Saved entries

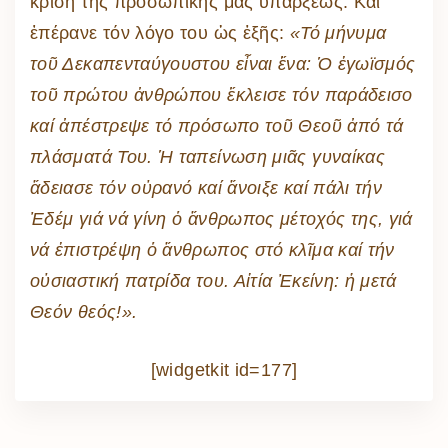
κρίση τῆς προσωπικῆς μας ὑπάρξεως. Καί
ἐπέρανε τόν λόγο του ὡς ἑξῆς:
«Τό μήνυμα
τοῦ Δεκαπενταύγουστου εἶναι ἕνα: Ὁ ἐγωϊσμός
τοῦ πρώτου ἀνθρώπου ἔκλεισε τόν παράδεισο
καί ἀπέστρεψε τό πρόσωπο τοῦ Θεοῦ ἀπό τά
πλάσματά Του. Ἡ ταπείνωση μιᾶς γυναίκας
ἄδειασε τόν οὐρανό καί ἄνοιξε καί πάλι τήν
Ἐδέμ γιά νά γίνη ὁ ἄνθρωπος μέτοχός της, γιά
νά ἐπιστρέψη ὁ ἄνθρωπος στό κλῖμα καί τήν
οὐσιαστική πατρίδα του. Αἰτία Ἐκείνη: ἡ μετά
Θεόν θεός!».
[widgetkit id=177]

_TASK DESCRIPTION_
An exact copy of every entry above is needed, with the pictures left out.

_YOUR SOLUTION_
κρίση τῆς προσωπικῆς μας ὑπάρξεως. Καί
ἐπέρανε τόν λόγο του ὡς ἑξῆς:
«Τό μήνυμα
τοῦ Δεκαπενταύγουστου εἶναι ἕνα: Ὁ ἐγωϊσμός
τοῦ πρώτου ἀνθρώπου ἔκλεισε τόν παράδεισο
καί ἀπέστρεψε τό πρόσωπο τοῦ Θεοῦ ἀπό τά
πλάσματά Του. Ἡ ταπείνωση μιᾶς γυναίκας
ἄδειασε τόν οὐρανό καί ἄνοιξε καί πάλι τήν
Ἐδέμ γιά νά γίνη ὁ ἄνθρωπος μέτοχός της, γιά
νά ἐπιστρέψη ὁ ἄνθρωπος στό κλῖμα καί τήν
οὐσιαστική πατρίδα του. Αἰτία Ἐκείνη: ἡ μετά
Θεόν θεός!».
[widgetkit id=177]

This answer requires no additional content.